Your answer must be an exact copy of the data below.
╔══
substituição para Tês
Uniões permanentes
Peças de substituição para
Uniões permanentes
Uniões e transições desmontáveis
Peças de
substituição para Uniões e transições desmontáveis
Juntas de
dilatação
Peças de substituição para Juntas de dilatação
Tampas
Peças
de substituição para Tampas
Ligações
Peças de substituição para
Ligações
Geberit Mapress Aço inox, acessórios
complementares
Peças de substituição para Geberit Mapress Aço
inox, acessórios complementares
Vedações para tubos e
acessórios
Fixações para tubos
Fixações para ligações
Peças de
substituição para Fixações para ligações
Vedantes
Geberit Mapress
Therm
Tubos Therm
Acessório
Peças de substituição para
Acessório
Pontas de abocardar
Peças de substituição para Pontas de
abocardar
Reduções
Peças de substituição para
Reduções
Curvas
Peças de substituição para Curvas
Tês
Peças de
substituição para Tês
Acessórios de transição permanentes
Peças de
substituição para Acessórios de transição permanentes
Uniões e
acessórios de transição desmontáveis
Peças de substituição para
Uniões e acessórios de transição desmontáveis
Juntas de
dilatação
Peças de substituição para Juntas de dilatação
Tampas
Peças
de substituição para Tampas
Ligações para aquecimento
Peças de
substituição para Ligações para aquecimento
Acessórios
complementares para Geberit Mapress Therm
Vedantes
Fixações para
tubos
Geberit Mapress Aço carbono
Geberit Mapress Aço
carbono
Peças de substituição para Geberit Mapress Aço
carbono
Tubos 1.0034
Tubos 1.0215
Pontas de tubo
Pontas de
╚══
Response below >>
substituição para Tês
Uniões permanentes
Peças de substituição para
Uniões permanentes
Uniões e transições desmontáveis
Peças de
substituição para Uniões e transições desmontáveis
Juntas de
dilatação
Peças de substituição para Juntas de dilatação
Tampas
Peças
de substituição para Tampas
Ligações
Peças de substituição para
Ligações
Geberit Mapress Aço inox, acessórios
complementares
Peças de substituição para Geberit Mapress Aço
inox, acessórios complementares
Vedações para tubos e
acessórios
Fixações para tubos
Fixações para ligações
Peças de
substituição para Fixações para ligações
Vedantes
Geberit Mapress
Therm
Tubos Therm
Acessório
Peças de substituição para
Acessório
Pontas de abocardar
Peças de substituição para Pontas de
abocardar
Reduções
Peças de substituição para
Reduções
Curvas
Peças de substituição para Curvas
Tês
Peças de
substituição para Tês
Acessórios de transição permanentes
Peças de
substituição para Acessórios de transição permanentes
Uniões e
acessórios de transição desmontáveis
Peças de substituição para
Uniões e acessórios de transição desmontáveis
Juntas de
dilatação
Peças de substituição para Juntas de dilatação
Tampas
Peças
de substituição para Tampas
Ligações para aquecimento
Peças de
substituição para Ligações para aquecimento
Acessórios
complementares para Geberit Mapress Therm
Vedantes
Fixações para
tubos
Geberit Mapress Aço carbono
Geberit Mapress Aço
carbono
Peças de substituição para Geberit Mapress Aço
carbono
Tubos 1.0034
Tubos 1.0215
Pontas de tubo
Pontas de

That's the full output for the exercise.